Je rêve d'un nouveau film de Quentin Tarantino sur un tueur à gage italien trotskiste joué par Nanni Moretti. En vespa, le tueur, avec quelque chose de Suzuki dans l'esprit du film. Il faudrait aussi une héroïne belle et mystérieuse, assez classe dans le genre Téa Léoni ou Maggie Cheung.

Je rêve d'un film de Wong Kar-wai qui serait un film sur l'histoire d'un tournage. Si possible un tournage de film d'aventures dans lequel il montrerait toutes les ficelles du genre, lui qui en a bavé sur Les cendres du temps. J'imagine une histoire d'amour avec des dialogues entre elle et lui suspendus à des câbles au dessus du plateau. Ce pourrait être beau et très drôle.

J'aimerais bien que Terry Gilliam puisse enfin reprendre son Don Quichotte et le finir.

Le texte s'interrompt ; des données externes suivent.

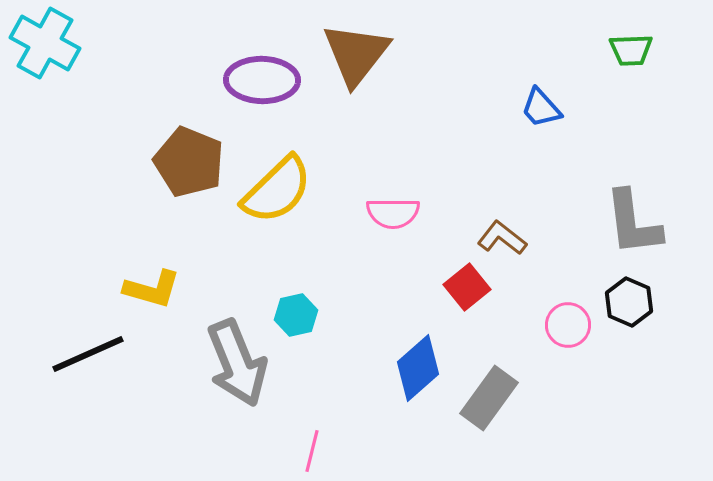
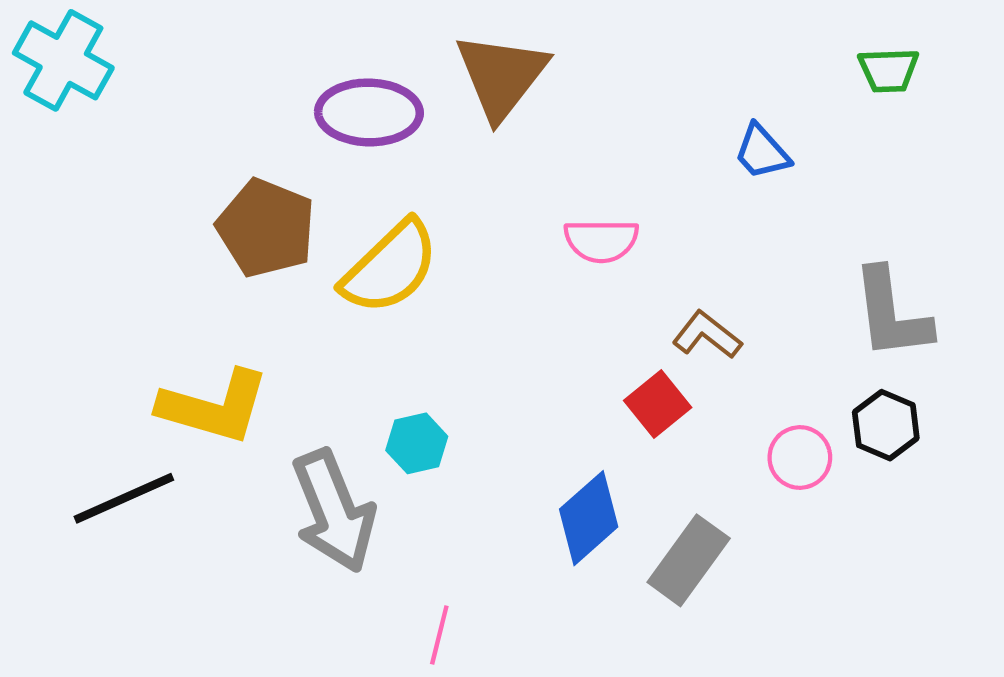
pink semicircle: (393, 213) -> (601, 241), moved
yellow L-shape: (152, 289) -> (214, 407), size x1.4

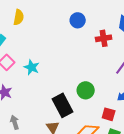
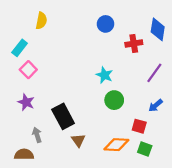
cyan star: (32, 67) -> (104, 75), moved
black rectangle: (63, 105) -> (63, 116), moved

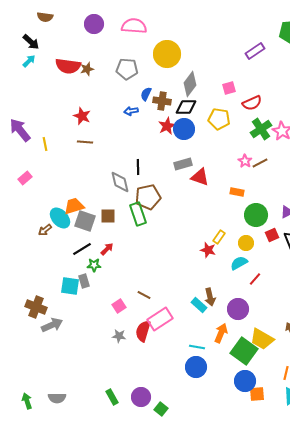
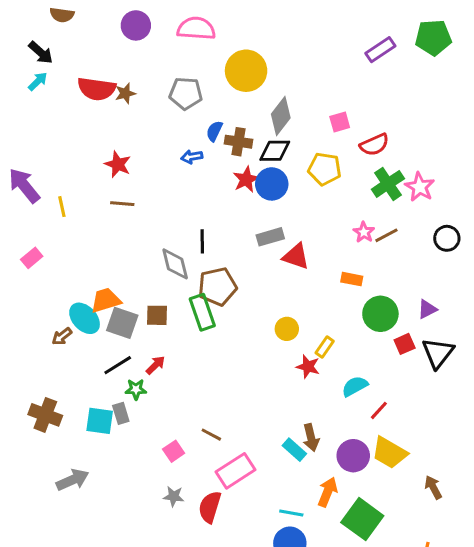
purple rectangle: (255, 51) -> (380, 50), moved
yellow circle: (246, 243) -> (287, 329), moved
brown cross: (36, 307) -> (45, 415), moved
red semicircle: (143, 331) -> (210, 507), moved
yellow trapezoid: (262, 339) -> (389, 453), moved

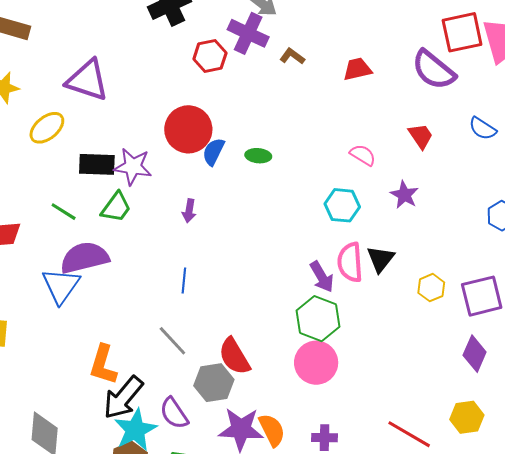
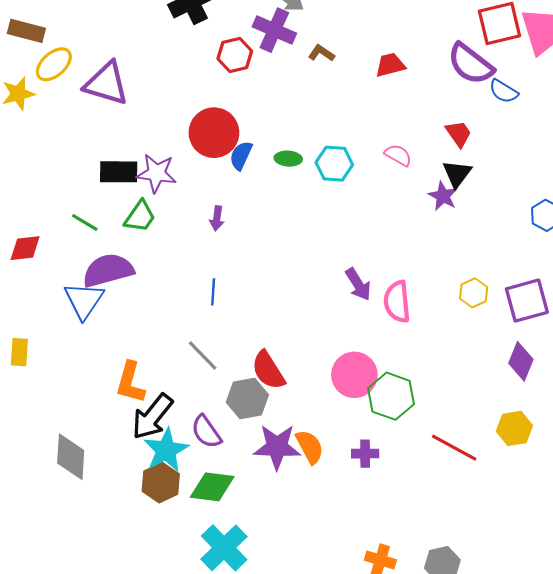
yellow ellipse: (47, 128) -> (54, 64), moved
blue semicircle: (483, 129) -> (504, 91), moved
cyan hexagon: (342, 205) -> (334, 164), moved
black triangle: (381, 259) -> (457, 174), moved
pink semicircle: (350, 262) -> (397, 302), moved
green hexagon: (318, 319) -> (391, 396), moved

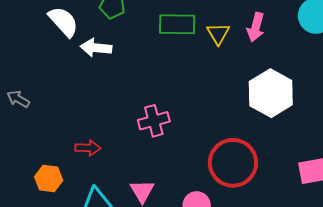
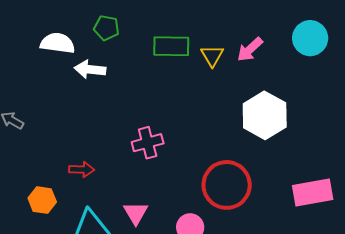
white semicircle: (63, 22) -> (58, 43), turned -40
pink arrow: (256, 27) -> (250, 49), turned 32

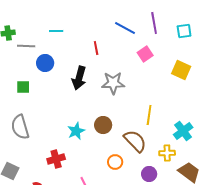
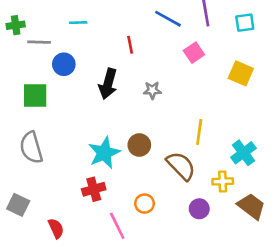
gray star: (113, 83) -> (152, 90), size x0.6
green square: (23, 87) -> (35, 96), size x1.5
cyan star: (76, 131) -> (104, 153), size x1.4
red cross: (56, 159) -> (94, 189), moved
orange circle: (115, 162) -> (145, 204), moved

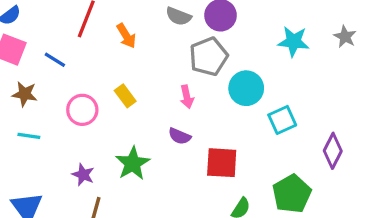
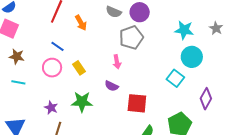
blue line: (55, 60) -> (57, 46), moved
cyan circle: (246, 88) -> (192, 57), moved
yellow rectangle: (125, 96) -> (79, 68), moved
cyan square: (282, 120) -> (175, 78), turned -30
green star: (133, 163) -> (82, 102), turned 30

Je rêve aussi d'une comédie musicale et politique sur une musique de Noir Désir et qui ne s'agenouillerait pas devant les reliques de Demy. Quelque chose comme Dieu seul me voit en rock.

Deux adaptations, quand même, pour boucler, une des bandes dessinées de Joe Matt et La femme renard d'Abraham Merritt. Avec le bon metteur en scène, ça pourrait donner le Cat people moderne.